Latest revision as of 15:10, 1 December 2022

Just why one needs to call the person making a demand for Credit Support under a CSA a Valuation Agent, and not — well, the Party making the demand — seeing as that person is acting for themselves is not in any sense anyone’s agent (no, you can’t be your own agent, however much legal eagles would like that to be so. The principle — which I just made up but based off a real Latinism, is nemo agens in causa sua.)[1]

The starting proposition, which hasn’t really changed since the salad days of the First Men at the dawn of the Age of Swaps, is that if you are a big enough boy to trade derivatives, you are big enough — short hand for “have a treasury function of some kind competent enough” — to calculate your own margin requirements.
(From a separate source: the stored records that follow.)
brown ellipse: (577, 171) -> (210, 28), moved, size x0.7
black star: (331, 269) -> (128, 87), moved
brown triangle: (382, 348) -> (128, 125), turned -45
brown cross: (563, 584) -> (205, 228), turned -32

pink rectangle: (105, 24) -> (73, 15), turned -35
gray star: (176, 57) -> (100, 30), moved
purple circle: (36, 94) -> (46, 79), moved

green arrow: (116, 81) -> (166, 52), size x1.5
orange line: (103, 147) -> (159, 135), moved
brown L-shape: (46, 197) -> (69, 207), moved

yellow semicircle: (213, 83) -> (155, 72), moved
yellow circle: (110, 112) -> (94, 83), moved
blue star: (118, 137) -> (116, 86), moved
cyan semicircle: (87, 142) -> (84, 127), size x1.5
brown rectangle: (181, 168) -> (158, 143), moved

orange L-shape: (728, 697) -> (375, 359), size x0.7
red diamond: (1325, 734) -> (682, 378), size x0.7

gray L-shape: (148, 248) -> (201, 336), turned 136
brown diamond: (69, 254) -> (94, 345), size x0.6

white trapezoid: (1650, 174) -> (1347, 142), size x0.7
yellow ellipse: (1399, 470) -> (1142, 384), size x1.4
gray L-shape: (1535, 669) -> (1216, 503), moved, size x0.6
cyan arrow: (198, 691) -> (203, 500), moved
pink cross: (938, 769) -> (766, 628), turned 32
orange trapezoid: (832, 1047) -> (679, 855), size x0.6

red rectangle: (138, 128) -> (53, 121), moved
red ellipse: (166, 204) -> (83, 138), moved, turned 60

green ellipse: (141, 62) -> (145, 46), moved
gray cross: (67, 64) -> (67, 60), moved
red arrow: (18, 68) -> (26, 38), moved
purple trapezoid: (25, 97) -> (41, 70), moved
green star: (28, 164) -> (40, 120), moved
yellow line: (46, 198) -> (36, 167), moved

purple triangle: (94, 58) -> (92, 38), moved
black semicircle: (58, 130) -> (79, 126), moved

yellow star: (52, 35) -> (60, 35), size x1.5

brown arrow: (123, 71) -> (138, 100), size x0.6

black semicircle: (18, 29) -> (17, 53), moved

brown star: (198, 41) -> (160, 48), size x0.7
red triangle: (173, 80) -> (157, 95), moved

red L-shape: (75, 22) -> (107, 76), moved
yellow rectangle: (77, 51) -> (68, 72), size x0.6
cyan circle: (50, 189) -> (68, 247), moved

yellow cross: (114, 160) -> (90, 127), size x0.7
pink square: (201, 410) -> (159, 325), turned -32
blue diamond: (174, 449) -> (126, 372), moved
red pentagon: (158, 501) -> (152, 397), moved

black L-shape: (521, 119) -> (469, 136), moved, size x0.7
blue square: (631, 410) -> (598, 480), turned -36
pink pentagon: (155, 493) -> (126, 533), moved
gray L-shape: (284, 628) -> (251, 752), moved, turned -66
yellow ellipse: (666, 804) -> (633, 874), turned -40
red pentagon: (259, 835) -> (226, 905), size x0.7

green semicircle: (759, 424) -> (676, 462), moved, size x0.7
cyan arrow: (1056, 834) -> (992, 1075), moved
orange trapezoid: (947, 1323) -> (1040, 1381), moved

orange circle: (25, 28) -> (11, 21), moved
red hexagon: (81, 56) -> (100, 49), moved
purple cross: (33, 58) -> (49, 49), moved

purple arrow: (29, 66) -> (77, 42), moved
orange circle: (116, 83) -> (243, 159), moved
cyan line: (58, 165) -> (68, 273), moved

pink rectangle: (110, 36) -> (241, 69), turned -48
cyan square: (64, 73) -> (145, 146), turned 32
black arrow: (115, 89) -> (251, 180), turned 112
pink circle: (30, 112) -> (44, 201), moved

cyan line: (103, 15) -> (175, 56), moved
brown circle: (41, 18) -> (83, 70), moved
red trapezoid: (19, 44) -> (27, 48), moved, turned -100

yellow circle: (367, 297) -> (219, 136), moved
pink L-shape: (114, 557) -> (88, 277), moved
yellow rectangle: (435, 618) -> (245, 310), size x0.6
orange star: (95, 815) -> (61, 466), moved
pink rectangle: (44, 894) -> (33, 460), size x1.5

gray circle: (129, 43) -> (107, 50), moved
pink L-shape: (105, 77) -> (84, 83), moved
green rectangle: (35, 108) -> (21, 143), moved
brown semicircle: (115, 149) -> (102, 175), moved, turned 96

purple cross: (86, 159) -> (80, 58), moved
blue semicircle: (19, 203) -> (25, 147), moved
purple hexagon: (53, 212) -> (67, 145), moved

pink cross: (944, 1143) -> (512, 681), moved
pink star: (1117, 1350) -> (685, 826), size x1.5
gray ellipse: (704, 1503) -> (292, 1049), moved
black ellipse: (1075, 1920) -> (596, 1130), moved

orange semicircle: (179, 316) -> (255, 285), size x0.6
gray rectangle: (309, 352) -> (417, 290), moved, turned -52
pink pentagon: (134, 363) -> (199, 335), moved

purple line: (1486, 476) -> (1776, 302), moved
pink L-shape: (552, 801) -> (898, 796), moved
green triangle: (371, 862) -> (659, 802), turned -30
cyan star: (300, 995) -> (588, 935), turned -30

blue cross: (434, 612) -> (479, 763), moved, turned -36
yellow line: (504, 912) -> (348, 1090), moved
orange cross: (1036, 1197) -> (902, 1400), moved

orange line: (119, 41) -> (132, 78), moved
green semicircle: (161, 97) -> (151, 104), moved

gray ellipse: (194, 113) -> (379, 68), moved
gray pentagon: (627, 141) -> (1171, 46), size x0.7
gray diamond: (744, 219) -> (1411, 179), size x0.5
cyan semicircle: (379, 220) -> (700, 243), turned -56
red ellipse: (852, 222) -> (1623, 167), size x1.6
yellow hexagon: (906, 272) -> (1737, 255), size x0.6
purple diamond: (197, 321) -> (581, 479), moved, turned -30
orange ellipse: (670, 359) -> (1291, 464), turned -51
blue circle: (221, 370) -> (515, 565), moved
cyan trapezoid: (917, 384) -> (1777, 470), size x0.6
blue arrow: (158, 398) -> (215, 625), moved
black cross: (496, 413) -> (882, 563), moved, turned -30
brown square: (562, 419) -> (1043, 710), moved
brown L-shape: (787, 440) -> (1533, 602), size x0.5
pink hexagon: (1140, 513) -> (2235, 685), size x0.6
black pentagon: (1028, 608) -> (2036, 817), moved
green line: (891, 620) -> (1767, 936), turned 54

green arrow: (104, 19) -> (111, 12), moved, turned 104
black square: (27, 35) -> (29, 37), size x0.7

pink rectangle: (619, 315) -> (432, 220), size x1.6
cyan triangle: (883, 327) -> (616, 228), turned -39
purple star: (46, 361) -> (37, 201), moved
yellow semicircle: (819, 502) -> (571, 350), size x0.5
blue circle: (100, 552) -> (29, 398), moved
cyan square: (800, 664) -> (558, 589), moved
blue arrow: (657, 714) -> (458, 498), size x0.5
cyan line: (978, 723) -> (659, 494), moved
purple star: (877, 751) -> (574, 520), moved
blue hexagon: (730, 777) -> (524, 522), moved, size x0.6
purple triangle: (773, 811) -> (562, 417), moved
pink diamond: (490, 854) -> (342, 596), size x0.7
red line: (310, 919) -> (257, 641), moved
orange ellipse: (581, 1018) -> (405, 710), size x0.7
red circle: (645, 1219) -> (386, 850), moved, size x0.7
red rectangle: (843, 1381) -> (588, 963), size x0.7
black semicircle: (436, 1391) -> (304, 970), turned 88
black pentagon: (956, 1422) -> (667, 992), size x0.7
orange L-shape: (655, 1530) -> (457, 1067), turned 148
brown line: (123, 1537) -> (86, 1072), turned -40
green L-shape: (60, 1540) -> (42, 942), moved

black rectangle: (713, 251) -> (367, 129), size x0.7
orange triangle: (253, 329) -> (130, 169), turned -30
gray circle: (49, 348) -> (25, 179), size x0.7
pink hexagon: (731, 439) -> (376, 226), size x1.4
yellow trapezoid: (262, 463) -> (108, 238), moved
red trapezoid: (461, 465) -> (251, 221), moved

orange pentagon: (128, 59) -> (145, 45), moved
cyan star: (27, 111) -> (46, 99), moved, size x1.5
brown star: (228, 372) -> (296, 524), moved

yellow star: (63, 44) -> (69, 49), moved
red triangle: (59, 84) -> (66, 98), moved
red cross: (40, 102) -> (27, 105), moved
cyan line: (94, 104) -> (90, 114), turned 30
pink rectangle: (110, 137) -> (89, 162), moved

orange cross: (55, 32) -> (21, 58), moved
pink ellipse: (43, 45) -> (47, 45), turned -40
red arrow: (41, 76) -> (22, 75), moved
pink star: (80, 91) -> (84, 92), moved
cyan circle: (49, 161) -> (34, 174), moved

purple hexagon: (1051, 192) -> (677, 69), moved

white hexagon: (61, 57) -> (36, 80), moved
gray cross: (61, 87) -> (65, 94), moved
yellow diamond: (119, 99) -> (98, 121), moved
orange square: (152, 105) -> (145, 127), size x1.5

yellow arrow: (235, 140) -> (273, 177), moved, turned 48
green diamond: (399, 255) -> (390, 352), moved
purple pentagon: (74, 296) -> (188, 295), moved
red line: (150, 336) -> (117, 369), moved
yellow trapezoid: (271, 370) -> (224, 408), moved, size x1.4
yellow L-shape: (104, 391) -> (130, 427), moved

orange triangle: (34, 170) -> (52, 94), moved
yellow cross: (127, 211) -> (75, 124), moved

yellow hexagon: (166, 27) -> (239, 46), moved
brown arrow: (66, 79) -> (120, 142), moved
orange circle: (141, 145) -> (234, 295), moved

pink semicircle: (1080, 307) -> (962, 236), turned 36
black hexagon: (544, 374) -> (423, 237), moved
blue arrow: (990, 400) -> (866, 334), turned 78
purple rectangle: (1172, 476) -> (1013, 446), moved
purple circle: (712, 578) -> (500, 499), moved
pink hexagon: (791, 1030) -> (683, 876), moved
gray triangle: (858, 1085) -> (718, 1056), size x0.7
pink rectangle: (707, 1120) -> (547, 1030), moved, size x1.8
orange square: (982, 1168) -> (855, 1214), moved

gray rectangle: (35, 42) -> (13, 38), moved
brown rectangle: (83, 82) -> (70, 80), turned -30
This largely remains the case, though there are a few categories of financial services fauna who are not: Repackaging vehicles, for one, and investment funds who have outsourced their asset management to an investment adviser for another — and those margin borrowers and hedgies with prime brokerage relationships may find them being obliged to hand over the margin function, all for fairly sensible reasons.

And show me the legal eagle who doesn’t like a multi-level waterfall replacement Valuation Agents, reference dealers, law society presidents, professional arbitrators and other fallback waifs and strays should the parties not enjoy their agents’ valuations, should they not be forthcoming in a timely way etc.